Artikel 2.17 (toepassingsbereik)

  • 1.

    Deze paragraaf is van toepassing op het lozen op of in de bodem, voor zover daarbij verontreinigende stoffen zonder doorsijpeling door de bodem of ondergrond in het grondwater komen.

  • 2.

    Deze paragraaf is niet van toepassing op wateronttrekkingsactiviteiten waarvoor op grond van artikel 16.4 van het Besluit activiteiten leefomgeving, de omgevingsverordening of de waterschapsverordening een omgevingsvergunning vereist is of waaraan op grond van de waterschapsverordening voorschriften zijn gesteld.

Artikel 2.18 (water: niet rechtstreeks lozen in het grondwater)

Met het oog op het beschermen en verbeteren van chemische en ecologische kwaliteit van watersystemen worden verontreinigende stoffen niet rechtstreeks in het grondwater geloosd.

Artikel 2.19 (afbakening maatwerkvoorschrift)

Met een maatwerkvoorschrift of een voorschrift aan een omgevingsvergunning, waarin een rechtstreekse lozing van verontreinigende stoffen in het grondwater wordt toegestaan, wordt voldaan aan:

  • a.

    de vereisten van artikel 11, derde lid, onder j, van de kaderrichtlijn water; en

  • b.

    het bereiken van de voor het grondwaterlichaam vastgestelde milieudoelstellingen.

§ 2.2.3.2 Lozen van grondwater bij graven in verontreinigde bodem

Artikel 2.20 (toepassingsbereik)

Deze paragraaf is van toepassing op het lozen van grondwater op of in de bodem afkomstig van het graven in een bodem met een kwaliteit boven de interventiewaarde bodemkwaliteit, bedoeld in artikel 3.48f van het Besluit activiteiten leefomgeving.

Artikel 2.21 (lozen van grondwater)

Artikel 22.139 van dit omgevingsplan is van overeenkomstige toepassing op het lozen grondwater op of in de bodem bij het verrichten van een activiteit als bedoeld in artikel 2.20.

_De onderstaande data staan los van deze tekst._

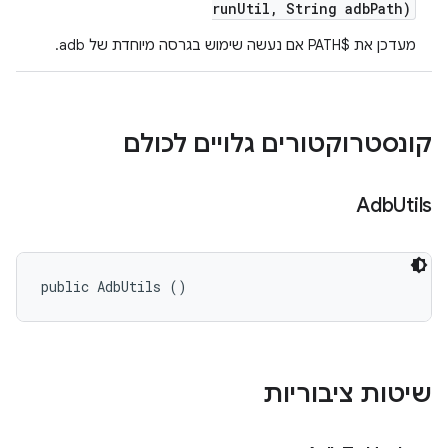
run
Util
,
String adb
Path)
מעדכן את $PATH אם נעשה שימוש בגרסה מיוחדת של adb.
קונסטרוקטורים גלויים לכולם
Adb
Utils
public AdbUtils ()
שיטות ציבוריות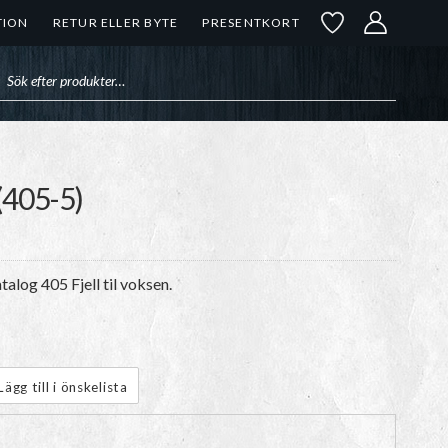
TION
RETUR ELLER BYTE
PRESENTKORT
uktsökning
 (405-5)
alog 405 Fjell til voksen.
Lägg till i önskelista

§ 2.2.4 Beoordelingsregels aanvraag omgevingsvergunning voor milieubelastende activiteiten

Artikel 2.22 (beoordelingsregels milieubelastende activiteit gevolgen voor watersystemen)

Op het verlenen van een omgevingsvergunning voor een in dit omgevingsplan aangewezen milieubelastende activiteit die gevolgen kan hebben voor watersystemen zijn de beoordelingsregels, bedoeld in artikel 8.22 van het Besluit kwaliteit leefomgeving, van overeenkomstige toepassing.